(Available data Opens)

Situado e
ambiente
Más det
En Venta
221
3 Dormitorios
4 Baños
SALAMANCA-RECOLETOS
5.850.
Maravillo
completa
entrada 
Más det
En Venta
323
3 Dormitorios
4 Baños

(Available data Closes)

(What is required): In full and word for word, write out the data above.

(Solution to this problem):
Situado e
ambiente
Más det
En Venta
221
3 Dormitorios
4 Baños
SALAMANCA-RECOLETOS
5.850.
Maravillo
completa
entrada 
Más det
En Venta
323
3 Dormitorios
4 Baños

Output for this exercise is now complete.